Geändert hat sich im ehemals sozialistischen Estland eine Menge. "Vieles ist heute besser." Die estnische Wirtschaft ist im Aufschwung, teilweise entwickelte sie sich sogar überdurchschnittlich. "Das Problem ist jedoch, dass der Import deutlich größer ist als der Export", so die BWL-Studentin. Vom Boom möchte sie daher nicht unbedingt sprechen. "Aber man findet Arbeit." Vor ihrem Studium hat Liis Pellenen einige Zeit als Buchhalterin gearbeitet. Verdient hat sie als Vollzeitkraft in Tallinn gut 400 Euro im Monat. Die Löhne sind niedrig. "Früher hatte man Geld und konnte nichts kaufen, heute kann man alles kaufen, aber hat kein Geld", sagt sie. An die Bezugsscheine für Grundnahrungsmittel, die es zu Sowjetrepublikszeiten noch bis 1990 gab, kann sie sich noch gut erinnern.
Auch wenn es sich heute in Estland besser leben lässt, die Landwirtschaft hat Probleme. "Da hofft man schon auf die Unterstützung der EU." Der Tourismus sei jedoch ein Zugpferd in dem Land mit den vielen Seen, Mooren und Ostsee-Iseln. "Es kommen Finnen, Engländer, Japaner, Australier, Deutsche." Tallinn sei ein beliebtes Ziel der Touristen. Die mit 500 000 Einwohnern größte Stadt Estlands hat "eine sehr, sehr schöne Altstadt". Die meisten Bauwerke stammen aus dem Mittelalter, fast alles ist saniert.
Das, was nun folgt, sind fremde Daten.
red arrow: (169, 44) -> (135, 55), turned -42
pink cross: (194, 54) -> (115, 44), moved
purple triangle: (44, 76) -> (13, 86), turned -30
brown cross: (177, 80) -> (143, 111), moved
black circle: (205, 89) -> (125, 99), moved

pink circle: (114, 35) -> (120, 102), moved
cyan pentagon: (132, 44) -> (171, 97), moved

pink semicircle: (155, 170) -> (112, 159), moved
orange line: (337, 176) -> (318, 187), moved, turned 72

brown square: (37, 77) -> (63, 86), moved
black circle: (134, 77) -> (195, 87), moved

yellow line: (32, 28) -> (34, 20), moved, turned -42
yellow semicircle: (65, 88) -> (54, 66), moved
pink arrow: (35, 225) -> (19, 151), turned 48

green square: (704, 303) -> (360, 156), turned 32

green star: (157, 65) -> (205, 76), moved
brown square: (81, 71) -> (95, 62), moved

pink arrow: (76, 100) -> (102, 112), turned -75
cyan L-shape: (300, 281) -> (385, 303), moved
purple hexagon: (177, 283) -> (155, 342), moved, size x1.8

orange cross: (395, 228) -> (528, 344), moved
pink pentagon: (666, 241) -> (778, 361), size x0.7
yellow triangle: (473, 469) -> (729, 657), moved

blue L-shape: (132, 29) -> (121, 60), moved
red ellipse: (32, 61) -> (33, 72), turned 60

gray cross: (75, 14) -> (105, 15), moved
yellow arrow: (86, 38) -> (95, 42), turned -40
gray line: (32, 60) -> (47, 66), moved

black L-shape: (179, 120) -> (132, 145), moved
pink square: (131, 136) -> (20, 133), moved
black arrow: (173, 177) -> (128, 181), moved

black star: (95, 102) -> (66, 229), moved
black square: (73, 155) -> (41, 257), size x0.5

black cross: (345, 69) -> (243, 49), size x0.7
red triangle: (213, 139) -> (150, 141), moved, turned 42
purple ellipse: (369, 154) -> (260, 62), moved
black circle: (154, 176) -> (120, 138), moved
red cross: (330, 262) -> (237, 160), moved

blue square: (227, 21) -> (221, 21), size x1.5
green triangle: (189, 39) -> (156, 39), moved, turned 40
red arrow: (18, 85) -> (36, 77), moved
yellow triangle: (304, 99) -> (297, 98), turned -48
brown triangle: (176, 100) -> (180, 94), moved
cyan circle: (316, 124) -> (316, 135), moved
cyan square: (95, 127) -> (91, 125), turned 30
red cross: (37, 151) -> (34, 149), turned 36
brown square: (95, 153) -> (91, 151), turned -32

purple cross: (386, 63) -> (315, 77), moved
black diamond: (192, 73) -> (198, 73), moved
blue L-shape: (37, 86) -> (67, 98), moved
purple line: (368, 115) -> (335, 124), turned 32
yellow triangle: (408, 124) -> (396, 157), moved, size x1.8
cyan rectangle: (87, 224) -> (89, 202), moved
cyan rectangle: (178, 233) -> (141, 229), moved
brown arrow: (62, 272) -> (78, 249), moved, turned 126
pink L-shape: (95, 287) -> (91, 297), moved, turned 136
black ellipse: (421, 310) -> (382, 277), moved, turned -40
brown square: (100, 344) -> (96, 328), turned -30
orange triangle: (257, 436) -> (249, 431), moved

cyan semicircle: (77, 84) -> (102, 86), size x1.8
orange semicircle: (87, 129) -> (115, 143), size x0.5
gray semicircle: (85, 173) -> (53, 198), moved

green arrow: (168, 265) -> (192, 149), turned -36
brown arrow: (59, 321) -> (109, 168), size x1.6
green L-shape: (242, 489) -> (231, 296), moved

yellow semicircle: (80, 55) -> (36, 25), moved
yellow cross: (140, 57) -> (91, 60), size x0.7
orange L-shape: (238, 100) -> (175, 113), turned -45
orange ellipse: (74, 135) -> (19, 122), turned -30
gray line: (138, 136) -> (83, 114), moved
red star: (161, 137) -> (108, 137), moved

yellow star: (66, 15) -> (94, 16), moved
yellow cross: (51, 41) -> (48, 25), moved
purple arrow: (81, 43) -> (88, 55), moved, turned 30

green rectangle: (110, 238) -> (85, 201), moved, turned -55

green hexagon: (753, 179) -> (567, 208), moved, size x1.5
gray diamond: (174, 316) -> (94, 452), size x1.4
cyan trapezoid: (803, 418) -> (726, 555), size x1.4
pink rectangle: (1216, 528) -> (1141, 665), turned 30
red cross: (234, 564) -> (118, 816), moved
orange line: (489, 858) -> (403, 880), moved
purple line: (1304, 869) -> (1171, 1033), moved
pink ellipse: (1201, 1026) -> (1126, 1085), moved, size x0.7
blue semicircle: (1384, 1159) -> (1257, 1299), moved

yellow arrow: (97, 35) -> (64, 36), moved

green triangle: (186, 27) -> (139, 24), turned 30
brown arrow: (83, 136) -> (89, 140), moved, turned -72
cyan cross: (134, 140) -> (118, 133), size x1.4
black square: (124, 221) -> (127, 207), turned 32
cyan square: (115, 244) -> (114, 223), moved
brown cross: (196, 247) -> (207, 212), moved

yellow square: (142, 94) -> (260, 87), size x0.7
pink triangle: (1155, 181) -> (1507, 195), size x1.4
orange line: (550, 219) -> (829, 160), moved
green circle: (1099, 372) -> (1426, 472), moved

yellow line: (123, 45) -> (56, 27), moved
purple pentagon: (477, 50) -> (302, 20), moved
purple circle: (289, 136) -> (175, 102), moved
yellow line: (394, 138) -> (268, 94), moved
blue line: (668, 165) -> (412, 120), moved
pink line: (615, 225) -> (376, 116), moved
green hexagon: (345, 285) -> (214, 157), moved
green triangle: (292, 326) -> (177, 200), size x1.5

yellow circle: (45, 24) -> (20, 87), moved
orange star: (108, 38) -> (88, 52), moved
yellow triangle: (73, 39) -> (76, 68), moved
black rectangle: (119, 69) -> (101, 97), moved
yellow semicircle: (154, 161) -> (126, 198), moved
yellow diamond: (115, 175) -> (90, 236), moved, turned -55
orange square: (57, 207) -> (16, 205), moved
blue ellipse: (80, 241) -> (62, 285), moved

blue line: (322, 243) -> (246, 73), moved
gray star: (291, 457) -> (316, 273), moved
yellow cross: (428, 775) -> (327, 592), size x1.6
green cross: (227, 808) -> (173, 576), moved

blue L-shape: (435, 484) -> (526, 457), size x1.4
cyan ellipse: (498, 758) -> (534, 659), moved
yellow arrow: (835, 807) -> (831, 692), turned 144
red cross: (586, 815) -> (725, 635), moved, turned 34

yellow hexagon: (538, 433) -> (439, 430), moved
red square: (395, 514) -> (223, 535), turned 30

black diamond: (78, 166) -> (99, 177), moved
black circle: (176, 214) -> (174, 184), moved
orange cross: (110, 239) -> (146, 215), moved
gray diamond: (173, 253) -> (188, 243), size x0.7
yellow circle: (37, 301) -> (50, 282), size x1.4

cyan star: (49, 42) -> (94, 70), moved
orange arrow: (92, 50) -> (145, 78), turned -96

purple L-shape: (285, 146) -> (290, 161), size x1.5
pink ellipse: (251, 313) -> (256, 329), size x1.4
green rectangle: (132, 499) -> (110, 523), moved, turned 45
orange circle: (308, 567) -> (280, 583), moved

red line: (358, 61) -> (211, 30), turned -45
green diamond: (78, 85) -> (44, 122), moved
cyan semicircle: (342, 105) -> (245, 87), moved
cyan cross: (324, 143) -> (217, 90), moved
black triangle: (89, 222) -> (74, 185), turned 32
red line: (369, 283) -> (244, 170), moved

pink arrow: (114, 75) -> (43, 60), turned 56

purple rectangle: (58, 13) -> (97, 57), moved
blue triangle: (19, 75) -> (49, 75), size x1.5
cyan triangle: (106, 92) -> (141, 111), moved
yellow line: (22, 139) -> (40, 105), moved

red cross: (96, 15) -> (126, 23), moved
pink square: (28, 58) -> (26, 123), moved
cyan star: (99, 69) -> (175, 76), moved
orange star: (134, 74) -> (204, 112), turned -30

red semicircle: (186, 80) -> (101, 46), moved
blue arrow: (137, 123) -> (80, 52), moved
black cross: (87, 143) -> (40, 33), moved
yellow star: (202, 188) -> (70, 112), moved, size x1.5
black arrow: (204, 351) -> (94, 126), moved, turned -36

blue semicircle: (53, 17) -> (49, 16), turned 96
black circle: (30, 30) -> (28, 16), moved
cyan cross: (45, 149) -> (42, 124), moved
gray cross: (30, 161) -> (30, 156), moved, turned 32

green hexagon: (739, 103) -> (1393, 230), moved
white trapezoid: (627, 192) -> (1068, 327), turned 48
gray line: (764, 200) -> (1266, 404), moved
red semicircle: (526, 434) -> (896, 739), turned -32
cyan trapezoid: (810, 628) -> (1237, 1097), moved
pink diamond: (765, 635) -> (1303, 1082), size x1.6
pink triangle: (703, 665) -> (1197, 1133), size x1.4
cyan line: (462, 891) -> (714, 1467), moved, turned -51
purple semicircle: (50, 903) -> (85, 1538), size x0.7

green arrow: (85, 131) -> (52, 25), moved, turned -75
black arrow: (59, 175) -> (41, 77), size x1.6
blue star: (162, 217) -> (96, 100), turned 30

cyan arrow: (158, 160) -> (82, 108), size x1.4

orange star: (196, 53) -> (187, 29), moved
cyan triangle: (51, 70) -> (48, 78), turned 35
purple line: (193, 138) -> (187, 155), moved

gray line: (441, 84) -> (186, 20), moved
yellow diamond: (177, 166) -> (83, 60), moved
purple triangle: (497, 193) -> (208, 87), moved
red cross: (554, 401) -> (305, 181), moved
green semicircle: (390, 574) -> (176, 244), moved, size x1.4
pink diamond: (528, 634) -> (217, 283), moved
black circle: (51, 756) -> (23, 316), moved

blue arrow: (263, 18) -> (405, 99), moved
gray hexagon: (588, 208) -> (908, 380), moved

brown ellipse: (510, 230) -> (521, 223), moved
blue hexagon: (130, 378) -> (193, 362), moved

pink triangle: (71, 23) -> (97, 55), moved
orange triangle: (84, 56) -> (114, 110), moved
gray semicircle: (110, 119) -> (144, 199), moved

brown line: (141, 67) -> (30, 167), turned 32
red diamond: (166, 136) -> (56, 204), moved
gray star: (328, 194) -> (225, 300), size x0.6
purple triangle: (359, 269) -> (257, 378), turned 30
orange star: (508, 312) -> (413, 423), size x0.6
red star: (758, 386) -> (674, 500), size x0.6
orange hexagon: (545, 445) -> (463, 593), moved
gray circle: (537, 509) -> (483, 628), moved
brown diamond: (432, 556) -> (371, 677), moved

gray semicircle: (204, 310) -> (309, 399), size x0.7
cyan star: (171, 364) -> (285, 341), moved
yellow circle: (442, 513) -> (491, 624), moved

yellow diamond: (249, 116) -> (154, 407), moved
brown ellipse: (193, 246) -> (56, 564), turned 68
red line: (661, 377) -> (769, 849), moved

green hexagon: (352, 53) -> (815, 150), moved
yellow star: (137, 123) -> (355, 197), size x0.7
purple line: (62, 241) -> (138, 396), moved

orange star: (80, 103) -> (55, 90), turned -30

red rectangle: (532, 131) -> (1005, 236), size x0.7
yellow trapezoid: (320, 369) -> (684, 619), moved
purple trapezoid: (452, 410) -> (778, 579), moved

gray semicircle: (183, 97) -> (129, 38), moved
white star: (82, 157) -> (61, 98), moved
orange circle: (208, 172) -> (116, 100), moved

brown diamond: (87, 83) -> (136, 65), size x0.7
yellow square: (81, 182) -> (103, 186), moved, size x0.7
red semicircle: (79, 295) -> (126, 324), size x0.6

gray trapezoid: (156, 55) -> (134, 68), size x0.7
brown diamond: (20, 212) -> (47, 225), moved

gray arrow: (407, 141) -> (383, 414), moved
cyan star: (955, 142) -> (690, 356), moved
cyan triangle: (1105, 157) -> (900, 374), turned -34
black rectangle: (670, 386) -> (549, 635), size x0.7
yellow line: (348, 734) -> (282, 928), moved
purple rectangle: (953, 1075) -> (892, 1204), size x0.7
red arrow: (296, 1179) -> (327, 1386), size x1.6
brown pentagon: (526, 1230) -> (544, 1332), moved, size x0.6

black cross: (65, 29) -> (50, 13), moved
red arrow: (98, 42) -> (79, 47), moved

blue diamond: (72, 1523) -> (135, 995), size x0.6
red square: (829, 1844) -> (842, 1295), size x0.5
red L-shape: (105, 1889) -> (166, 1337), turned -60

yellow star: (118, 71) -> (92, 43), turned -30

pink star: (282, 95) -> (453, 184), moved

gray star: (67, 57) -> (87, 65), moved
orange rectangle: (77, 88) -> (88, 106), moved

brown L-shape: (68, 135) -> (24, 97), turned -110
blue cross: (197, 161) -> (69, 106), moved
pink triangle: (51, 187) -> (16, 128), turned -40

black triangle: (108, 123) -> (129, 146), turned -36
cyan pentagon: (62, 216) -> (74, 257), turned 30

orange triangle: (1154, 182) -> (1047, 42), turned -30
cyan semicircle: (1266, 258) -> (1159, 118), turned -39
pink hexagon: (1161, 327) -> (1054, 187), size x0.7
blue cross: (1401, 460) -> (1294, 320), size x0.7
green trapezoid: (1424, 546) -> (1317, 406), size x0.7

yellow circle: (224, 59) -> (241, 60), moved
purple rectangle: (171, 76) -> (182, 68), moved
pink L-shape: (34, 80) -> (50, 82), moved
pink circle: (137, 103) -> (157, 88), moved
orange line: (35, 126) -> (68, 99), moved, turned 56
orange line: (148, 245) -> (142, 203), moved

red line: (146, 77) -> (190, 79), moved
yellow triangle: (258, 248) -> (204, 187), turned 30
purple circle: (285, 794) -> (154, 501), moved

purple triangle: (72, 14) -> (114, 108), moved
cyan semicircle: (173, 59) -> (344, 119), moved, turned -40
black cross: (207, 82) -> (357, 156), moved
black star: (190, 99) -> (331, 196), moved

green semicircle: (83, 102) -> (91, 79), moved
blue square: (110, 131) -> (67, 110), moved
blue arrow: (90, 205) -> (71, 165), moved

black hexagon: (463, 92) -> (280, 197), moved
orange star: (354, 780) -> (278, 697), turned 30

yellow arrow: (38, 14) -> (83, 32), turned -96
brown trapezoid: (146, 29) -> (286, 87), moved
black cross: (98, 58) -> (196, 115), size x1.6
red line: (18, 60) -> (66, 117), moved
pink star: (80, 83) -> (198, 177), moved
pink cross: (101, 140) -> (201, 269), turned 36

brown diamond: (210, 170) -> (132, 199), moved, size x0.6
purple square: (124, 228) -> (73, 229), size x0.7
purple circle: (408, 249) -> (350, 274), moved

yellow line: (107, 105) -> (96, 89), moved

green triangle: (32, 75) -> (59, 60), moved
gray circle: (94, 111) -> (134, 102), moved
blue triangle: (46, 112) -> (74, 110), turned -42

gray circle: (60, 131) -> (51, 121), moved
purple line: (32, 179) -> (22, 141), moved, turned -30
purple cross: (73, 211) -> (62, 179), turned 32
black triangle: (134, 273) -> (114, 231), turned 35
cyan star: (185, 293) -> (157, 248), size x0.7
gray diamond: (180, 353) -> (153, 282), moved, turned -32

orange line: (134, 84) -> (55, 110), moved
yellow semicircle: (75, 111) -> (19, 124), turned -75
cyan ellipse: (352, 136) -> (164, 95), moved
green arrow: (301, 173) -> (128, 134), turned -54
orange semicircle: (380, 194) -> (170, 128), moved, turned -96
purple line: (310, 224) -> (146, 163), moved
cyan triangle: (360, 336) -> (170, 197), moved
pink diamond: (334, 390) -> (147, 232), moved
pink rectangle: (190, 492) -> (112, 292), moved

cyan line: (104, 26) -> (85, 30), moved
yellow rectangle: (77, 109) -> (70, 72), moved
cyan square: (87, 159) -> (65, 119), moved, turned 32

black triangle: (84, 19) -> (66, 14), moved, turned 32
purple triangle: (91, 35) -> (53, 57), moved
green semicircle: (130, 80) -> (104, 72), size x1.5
Die Bauten zeugen von der Vergangenheit Estlands, das selten ohne Fremdbestimmung war: Vom Einfluss der deutschen Ordensritter über die Macht der Hanse bis hin zum Einfluss der Schweden.
Was Liis Pellenen noch zu ihrer Heimat einfällt? "Das Bildungssystem ist anders als in Deutschland." So kommen Erstklässler mit großer Vorbildung in die Schule. Die erwerben sie im Kindergarten: "Man kommt mit sieben Jahren in die erste Klasse, kann dann aber schon lesen." Da fällt ihr auch noch ein, dass es ihrem Freund nicht gerade leicht fällt, Estnisch zu lernen. Kein Wunder, hat die dem Finnischen verwandte Sprache doch 14 Fälle. Allerdings ist das nicht wirklich schlimm, denn: "Ein kleines Volk spricht viele Sprachen."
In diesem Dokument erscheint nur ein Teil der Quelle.